Presents fit for a president
However, gifts exchanged between heads of state are supposed to convey more than “It’s a pleasure to meet you.” They are expected to embody the history and tradition of their nations as well as the values and spirit of their people.
At President Lee Myung-bak’s inauguration in February, Uzbek President Islam Karimov received white porcelain incised with Korean letters.
Lee presented U.S. Secretary of State Condoleezza Rice with a hand-decorated jewelry box, symbolizing nobility and prosperity.
Kazakhstan’s Vice Prime Minister Umirzak Shukeev took home a traditional Korean flute, called taepyeongso, which was the motif of the ceremony that represents hope for world peace.
The most frequently given gift since 2003 has been ceramics, according to data from the Ministry of Foreign Affairs and Trade. Ceramics accounts for 28 percent of all state gifts.
Cloisonné ware, a decorative metal item produced using an ancient enameling technique, was the second most chosen item, with 13 percent.
Other popular presidential gifts are ornamental replicas of a turtle ship, a historic Korean warship.
“We normally start preparing the gifts as soon as we have confirmed the date of the event and the list of attendees,” said Ra Yoo-jin, an official at the Protocol Planning and Coordination Division of the Ministry of Foreign Affairs and Trade.
As with birthdays and other special occasions, choosing the right gift is an art form if it is done properly.
“When selecting gifts, the most important thing is to find items that best represent our culture and heritage. But we also strive to select gifts that have a personal touch to them.”
In order to find that perfect present, protocol officials conduct a thorough review of the various options, taking into consideration history, era, manufacturing techniques and symbolic value.
When former President Roh Moo-hyun visited Costa Rica in September 2005, he gave the former president of Costa Rica, Abel Pacheco, a literary magazine containing Roh’s poems.
In return, Pacheco gave Roh a book with his poems in it. Former President Kim Dae-jung gave North Korean leader Kim Jong-il a screen that portrayed a copy of the June 15 North-South Joint Declaration that the two leaders discussed at their summit in Pyongyang in 2000.
For female leaders and first ladies, officials usually choose more feminine items. In a state visit on November 2004, former President Roh Moo-hyun gave the former first lady of France, Bernadette Chirac, a silver tea set, and this February, President Lee Myung-bak gave the wife of Japanese Prime Minister Yasuo Fukuda a sewing box decorated with mother-of-pearl.

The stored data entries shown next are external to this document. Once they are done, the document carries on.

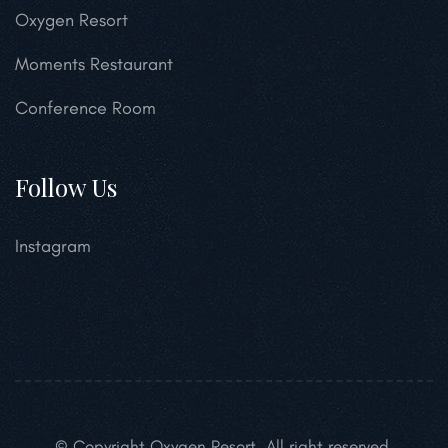
Oxygen Resort
Moments Restaurant
Conference Room
Follow Us
Instagram
© Copyright Oxygen Resort. All right reserved.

In preparing state gifts, the protocol team has to keep accurate records. They have to know which items have been given to whom in previous years in order to avoid an embarrassing situation: giving the same gift twice.
Equally as important is the information on dos and don’ts in different countries and cultures.
Items that imply certain religious meanings are avoided, as are any references to war, atrocities or colonization.
However, as with all gifts, special doesn’t necessarily mean expensive. Gifts from the Korean protocol team normally cost around 1 million won ($1,000), but some countries go even lower.
Poland’s former President Aleksander Kwasniewski gave U.S. President George W. Bush a $30 paperback book on fighting terrorism, according to some media reports.
“The emphasis is more about being respectful and considerate,” said Jung Myeong-chae, 57, an expert in lacquerware inlaid with mother-of-pearl and one of Korea’s intangible cultural assets.
Jung’s works have been presented to heads of state since the 1980s.
“I am delighted that my works have been used to show our traditional beauty to foreign dignitaries and that they transcend differences in ideologies. This is more important than if they were sold at high prices,” Jung said.
One of Jung’s most favored works is a cabinet that he made using high-quality mother-of-pearl he had been collecting for about a decade.
Originally he wanted to keep it for himself, but he was persuaded to part with it and offer it to King Juan Carlos of Spain in 1996.
According to the book “What is Happening Inside the Blue House,” by journalist Song Guk-geon, the president’s name card is packed with the gift, the only time the nation’s leader uses a name card.
The Ministry of Foreign Affairs and Trade works closely with cultural experts to try to make a gift more personal.
At next week’s summit, presidents Lee and Bush are expected to exchange gifts. This trip will be the first time a Korean president gets entertained at Camp David, the U.S. president’s mountain retreat in Maryland.
On such an occasion, what have the protocol officials have planned? Ceramics? Lacquer-ware?
They are keeping the nature of the gift a closely guarded secret.